With the joy that I've experienced over the past few months comes apprehension of the future. I've been studying a great book this summer - "The Quest for More" by Paul Tripp. In the book, the author describes how our fears reveal the things that are important to us - how we should have a healthy and joyful fear for the Lord.
I have been convicted of that in my own life, as I have seen my "fear" of the future gaining strength. In two weeks, two of my kids will have started the new school year, and as much as I thought about the changes when Katherine went to school last fall, the new year holds more changes and some fear for me. Katherine will be heading to first grade and she'll be (as my wife points out) spending more time at school than she does at home. Elizabeth will be starting two mornings a week, and although I probably won't notice much difference, it will be strange knowing that they are both there two mornings a week.

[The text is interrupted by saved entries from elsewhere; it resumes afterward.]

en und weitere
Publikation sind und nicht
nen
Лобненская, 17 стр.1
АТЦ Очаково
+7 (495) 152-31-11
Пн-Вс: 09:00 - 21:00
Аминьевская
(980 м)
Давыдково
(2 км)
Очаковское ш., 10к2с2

Now don't misunderstand, my fears have no basis in where they will be. God has blessed us richly through their school. The fear that I have is that I am watching my children grow up, and although I often hear that the objective of parenting is to rear Godly children who can be independent, I am not ready to accept and/or stick with that goal. I have watched the love for my children grow in the past few months, and it is a sad proposition to know that their lives are taking a path that will lead them to more and more independence. I confess, the need for their dependence is an idol in my life - I'm not holding any punches, but all the same - it's hard to watch this unfold a little bit more every year.
I am thankful for the time that we have and I know that the fact that we will have less time together in the future will hopefully drive me to utilize our time together even better, but it's hard to let go. They are a blessing and I love them.